The five of us pounded and shouted and pounded some more. I expected the lead horse to turn at any moment and exit the trailer. But it didn’t. Two or three minutes of noisemaking failed to dissolve the invisible bonds that held the bunch together.
I grabbed a stick from the ground and pushed it through a slat of the trailer. It ran into the muscled side of a horse. “Move,” I yelled, to no avail.
Carlos climbed on top of the trailer. Ramon followed. They pounded and yelled. “
Vaya, stupido caballo
.” I peered through the slats but didn’t see any movement inside. Debbie looked at me, eyebrows raised in question. I was mystified. What had scared them?
“I’ve got some hot shots in the back of the cab we could use,” said the driver.
Good Lord, the horses had been here all of fifteen minutes and already I was being asked to break one of my top rules. Some ranchers and haulers of livestock resort to the electric prods to get cattle moving. The animals get a pretty good sting, as I discovered once when I tested one on myself. I considered them inhumane. There had to be another way. If John was here we would be able to noodle over some ideas, but I was solo on this one.
“Want me to get them out?” The driver had his hand on the cab door.
“No,” I said. “We don’t use prod poles.”
“Okay, do what you want, but get these sonofabitches off. I’ve got to get back on the road. That next load is waiting.”
Debbie, Carlos, and Ramon looked at me, the boss, the supposed horse expert. The sun had reached full strength and a dribble of sweat ran down my back. Shit, shit, shit. I never had a horse that wouldn’t come out of a trailer. My first contact with wild horses, and I’m poking a stick into them and don’t know what the hell to do next. I wanted to yank them out. Yeah, like I would really yank out the remaining fourteen horses. Maybe pull them out, but not yank.
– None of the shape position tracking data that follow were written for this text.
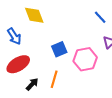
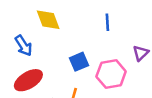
blue line: (100, 17) -> (107, 22), moved, turned 40

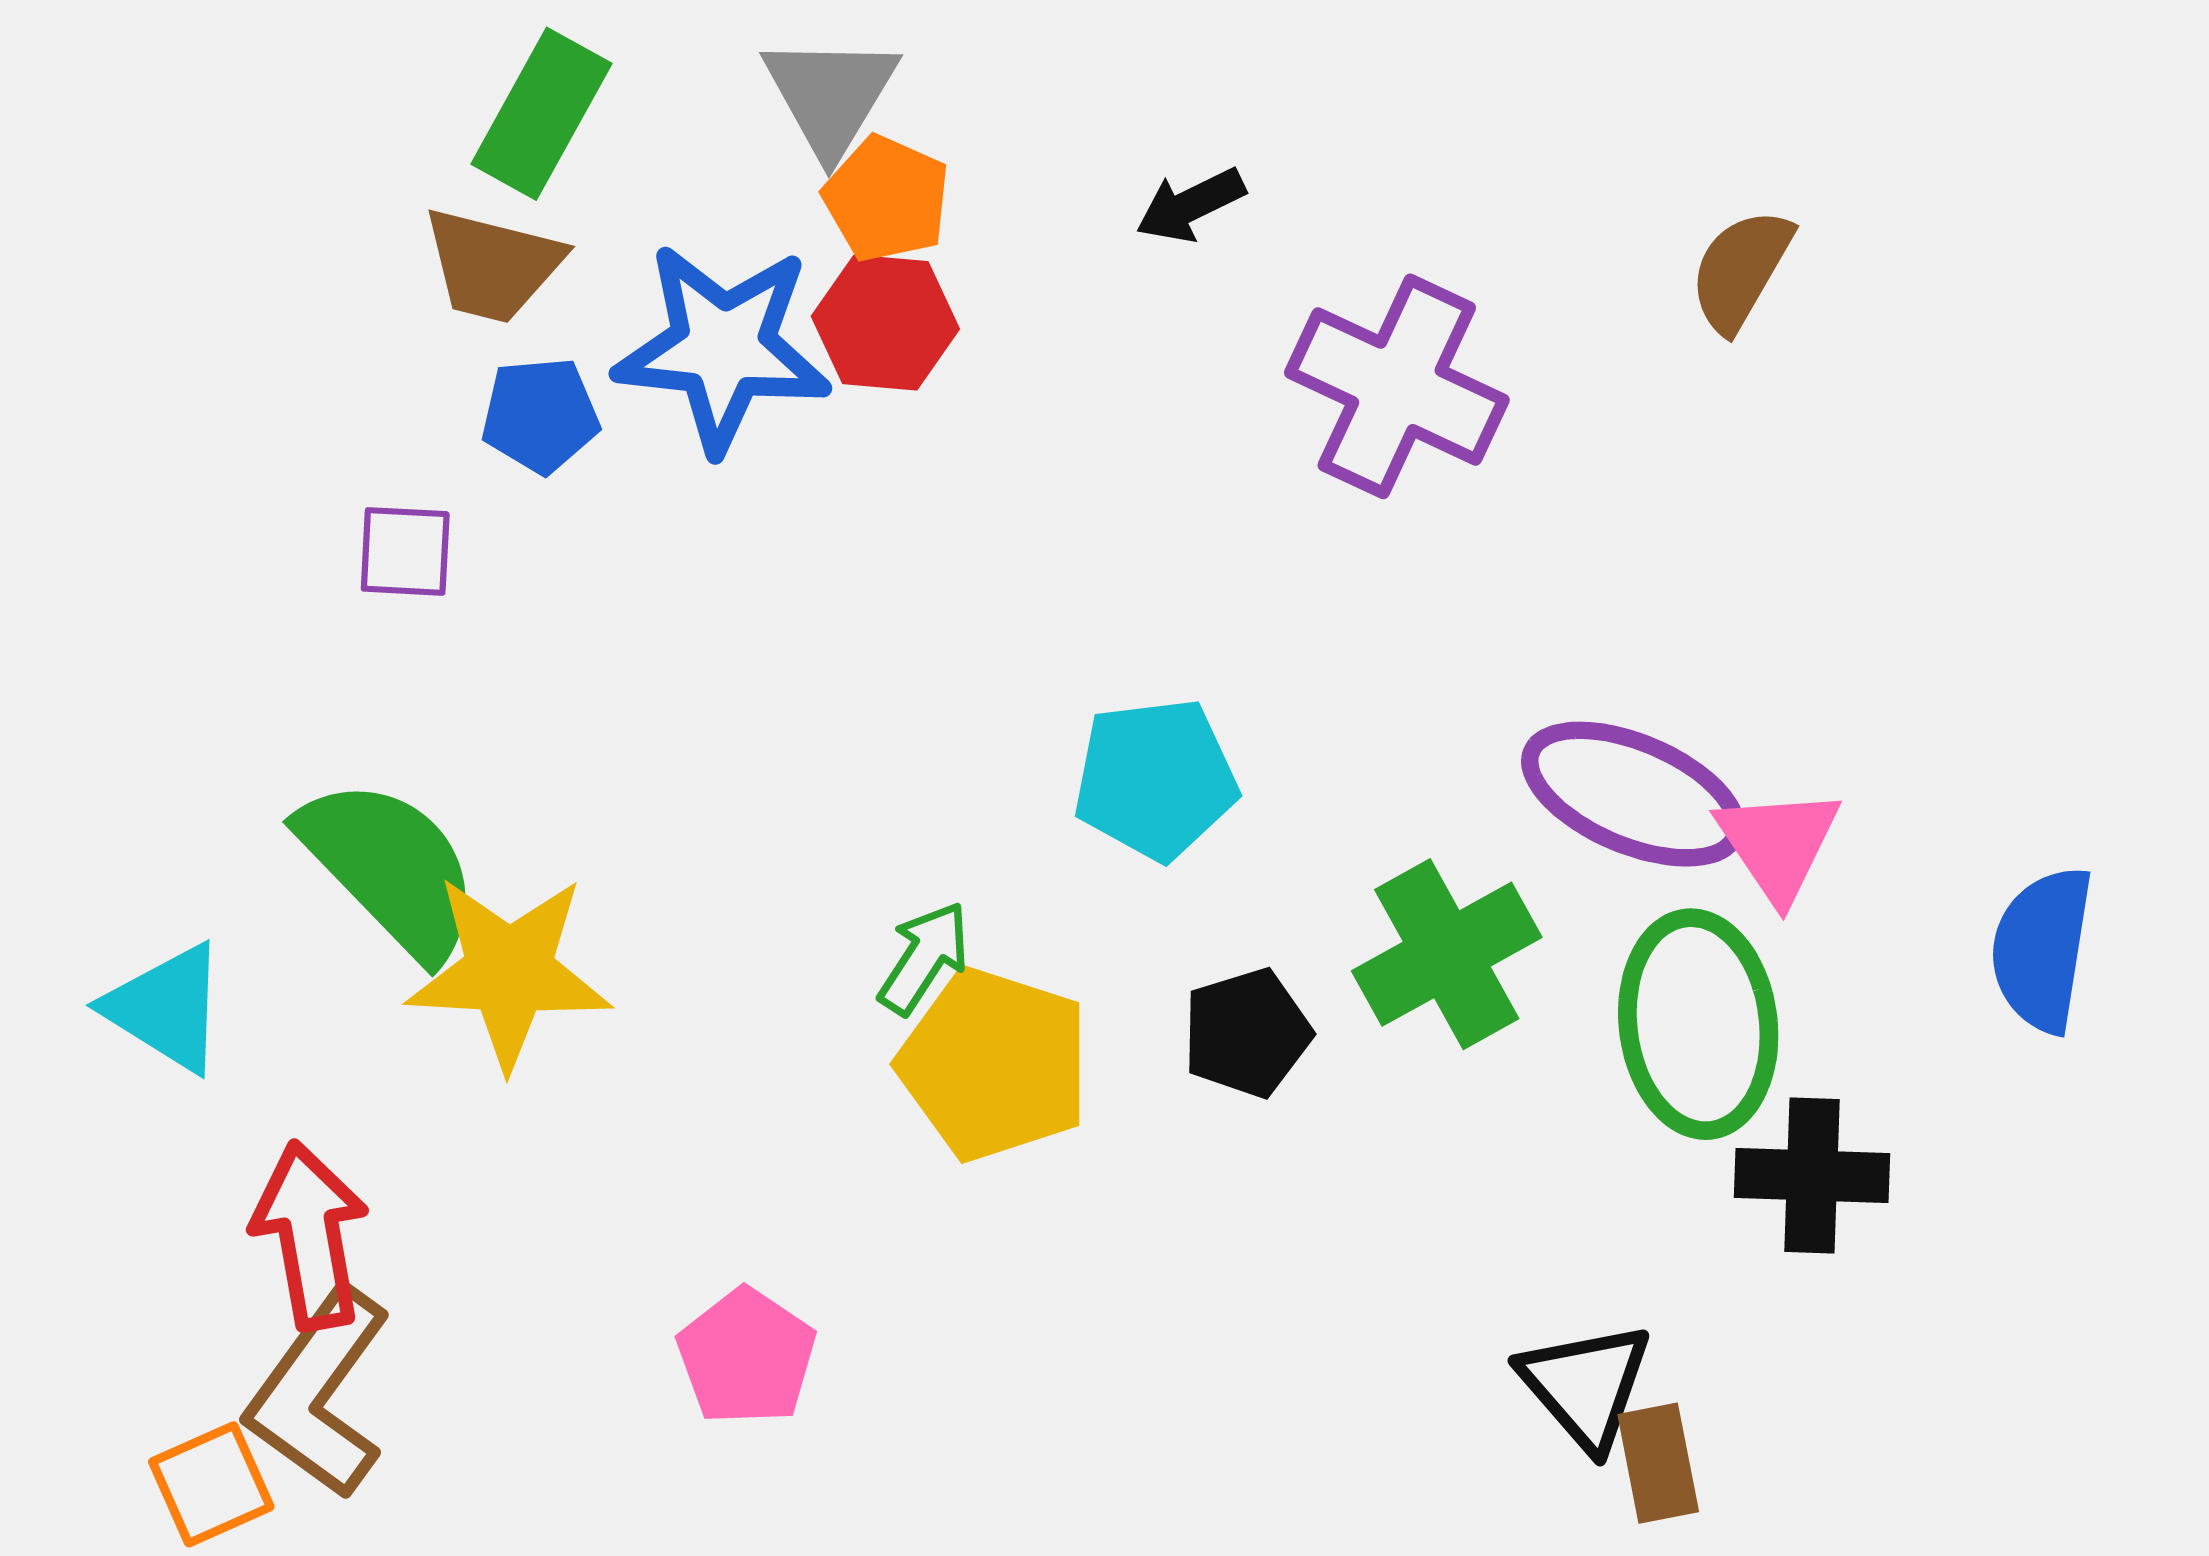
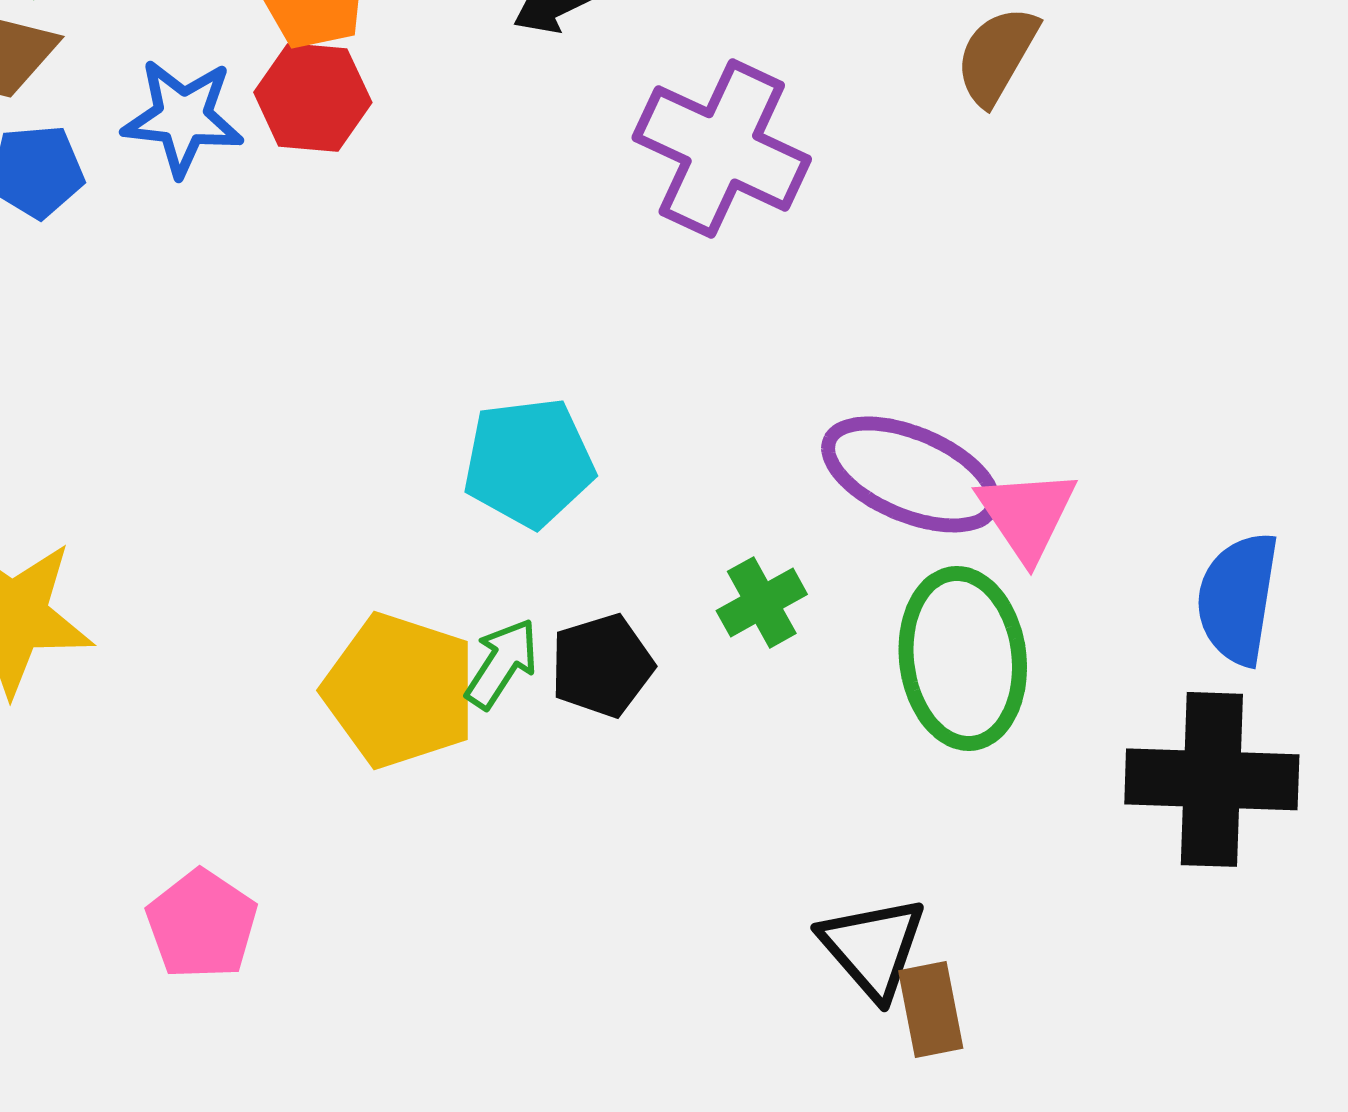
blue star: (723, 348) -> (183, 117), size x0.7
green cross: (1447, 954) -> (762, 602), size x0.6
green arrow: (924, 958) -> (502, 663), moved
black cross: (1812, 1175) -> (1212, 779), moved, size x1.4

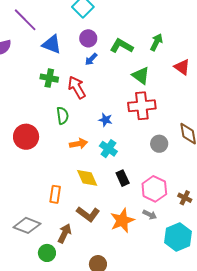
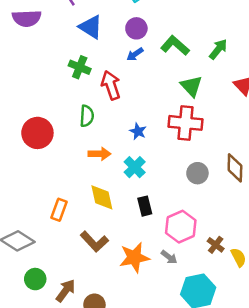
brown arrow: (64, 233) -> (66, 291), moved

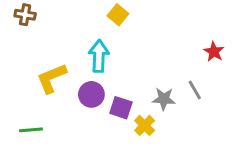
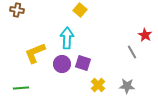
gray line: (195, 90) -> (132, 52), moved
gray star: (164, 99) -> (127, 86), moved
purple square: (121, 108) -> (83, 63), moved

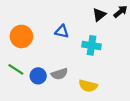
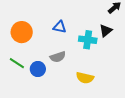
black triangle: (99, 15) -> (106, 31), moved
gray semicircle: (59, 74) -> (58, 57), moved

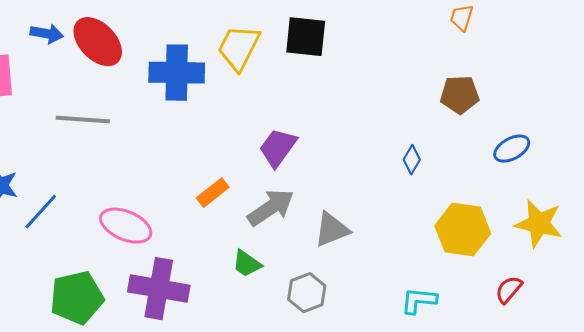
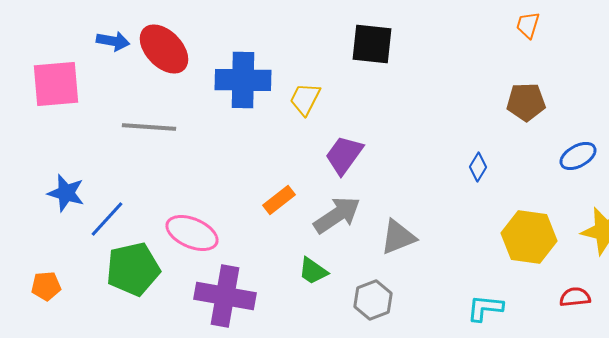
yellow trapezoid: (239, 48) -> (305, 99), moved, size x0.7
red semicircle: (509, 290) -> (575, 297), turned 44
green pentagon: (77, 298) -> (133, 269), moved

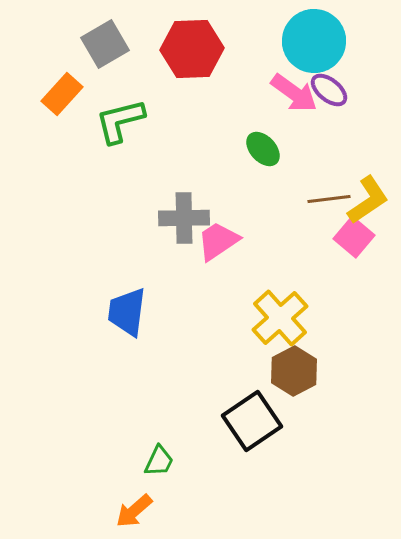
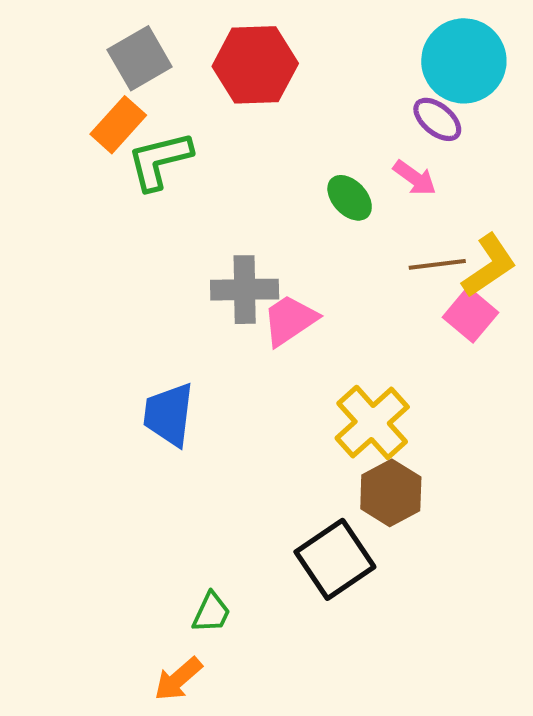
cyan circle: (314, 41) -> (464, 61), moved
pink arrow: (294, 93) -> (415, 178), moved, size x0.7
orange rectangle: (62, 94) -> (118, 125), moved

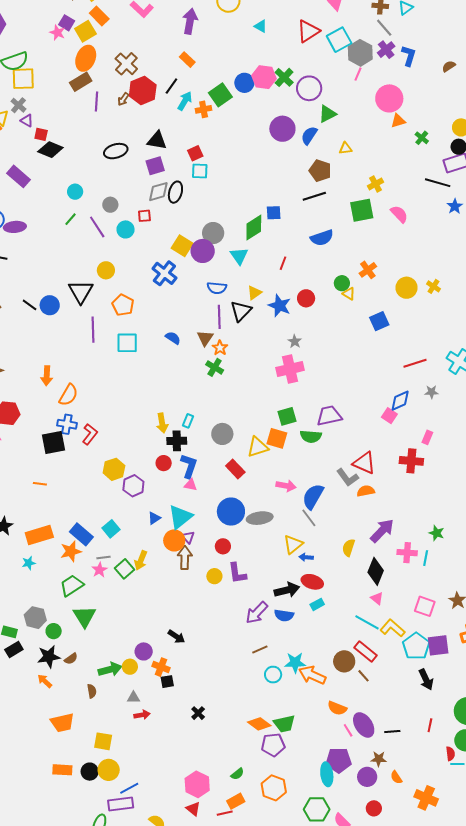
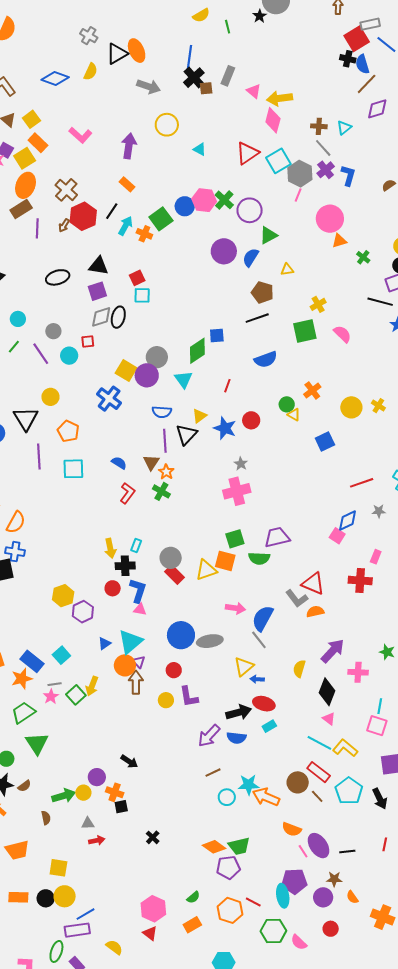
orange cross: (204, 109) -> (144, 234), turned 35
red L-shape: (90, 434) -> (127, 493), moved
red rectangle: (235, 469) -> (174, 575), moved
cyan line: (426, 558) -> (380, 706), moved
cyan pentagon: (416, 646) -> (349, 791), moved
red line: (225, 813) -> (253, 902), moved, turned 42

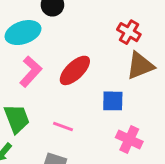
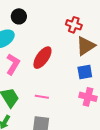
blue square: (113, 101) -> (85, 72), moved

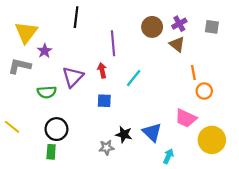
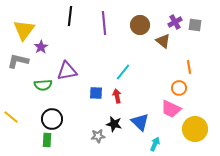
purple cross: (179, 24) -> (175, 22), moved
purple line: (113, 43) -> (104, 23), moved
red arrow: (102, 70) -> (117, 96), moved
orange line: (193, 73) -> (189, 67), moved
purple triangle: (73, 77) -> (67, 71), turned 35
orange circle: (204, 91) -> (179, 88), moved

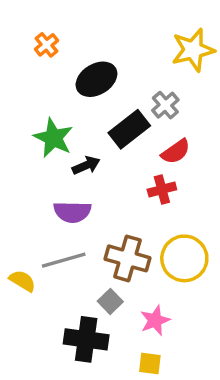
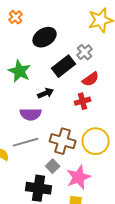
black arrow: (86, 165) -> (46, 93), moved
pink star: (155, 320) -> (79, 177), size x1.4

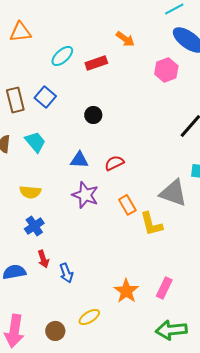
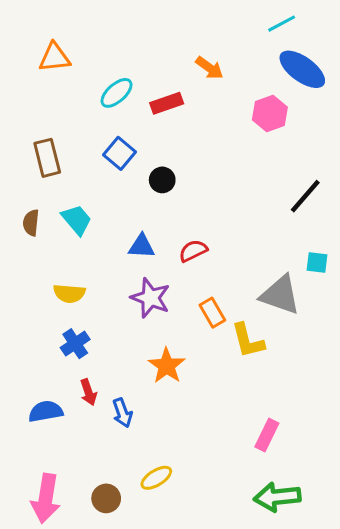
blue square: (45, 97) -> (119, 153), moved
orange star: (126, 291) -> (167, 366), moved

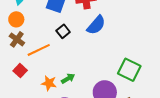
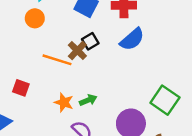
brown cross: (17, 39) -> (77, 51), moved
orange line: (39, 50) -> (57, 60), turned 35
red square: (20, 71) -> (21, 88), moved, turned -32

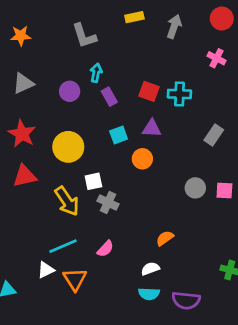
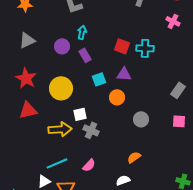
purple rectangle: (109, 97) -> (85, 55), moved
gray rectangle: (214, 135) -> (178, 90), moved
gray circle: (195, 188) -> (141, 119), moved
yellow arrow: (67, 201) -> (60, 129), turned -60

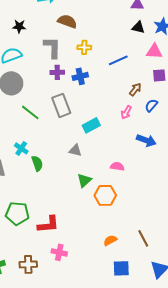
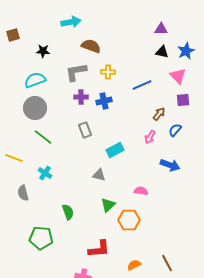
gray L-shape: (52, 47) -> (76, 72), turned -100
pink triangle: (154, 51) -> (178, 76), turned 42
gray rectangle: (61, 105) -> (85, 130), size x0.7
green line: (30, 112) -> (43, 137), moved
green semicircle: (37, 163) -> (68, 212), moved
red L-shape: (48, 224) -> (99, 249), moved

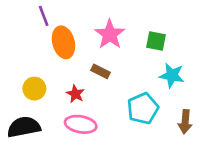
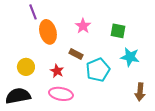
pink star: (110, 34) -> (83, 26), size x0.7
cyan pentagon: (143, 108) -> (98, 70), moved

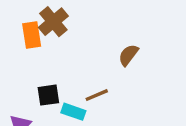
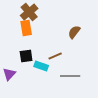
orange rectangle: (32, 35) -> (26, 28), moved

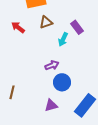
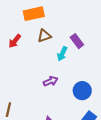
red arrow: (18, 27) -> (15, 41), turned -88
blue circle: (62, 82) -> (82, 91), moved

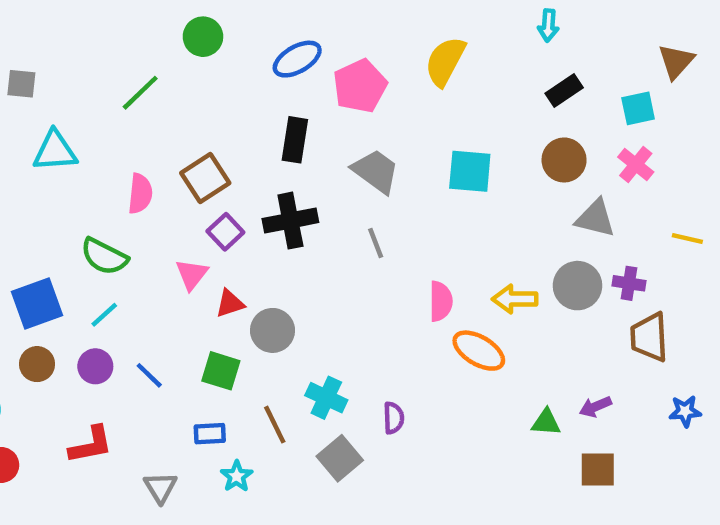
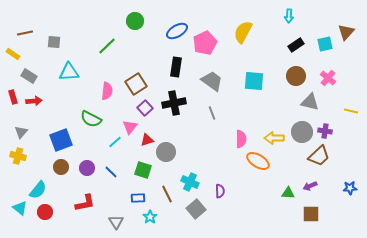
cyan square: (638, 108) -> (325, 44), moved
cyan line: (104, 315) -> (115, 142), moved
brown trapezoid: (649, 337) -> (319, 156), moved, turned -130

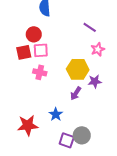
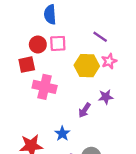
pink square: (41, 50) -> (58, 43), moved
yellow hexagon: (78, 69) -> (87, 66), moved
pink cross: (40, 72) -> (45, 87), size x1.5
Pull. Now there was an idea.
The image of a truck stuck in a desert wash roaring with summer rains flashed through my mind. The Lazy B cowboys and I had been struggling to free it. I was fourteen and didn’t want to meet my dad’s eyes if we came home without one of our vehicles. As a last-ditch effort, I suggested tying one end of some nylon rope to the Jeep on dry land and the other end to the truck stuck tire-deep in water. The rope stretched to breaking point, but it held and pulled the truck up the bank.
“You guys wait here a minute. I have an idea.” I headed for the barn.
I grabbed three saddle ropes from the tack room, knotted them together, and coiled the long rope. On my way out, I grabbed a broom. The tractor we had been using to haul lumber sat parked on the side of the shed. I slung the looped rope over my shoulder, climbed up in the tractor seat, and balancing the broom on my lap, drove along the outside of the corrals to the gate. Carlos ran up and opened it. The horses in the corral scattered nervously out of the way. I swung the tractor around and backed it up to the bottom of the chute. I tied one end of the rope to the tractor’s back hitch.
“Carlos,
aqui
,” I said, pointing to the tractor seat. Carlos got up onto the tractor. “When I give the go-ahead,” I explained in Spanish, “you take off. Keep it strong and steady. I’ll tell you when to stop. You’ll have to back up quickly to release the tension in the rope. It’ll be less than a minute. Make sure you stop right when I say.” With rope and broom in hand, I went up the chute and cautiously approached the knot of horses. Tails swished.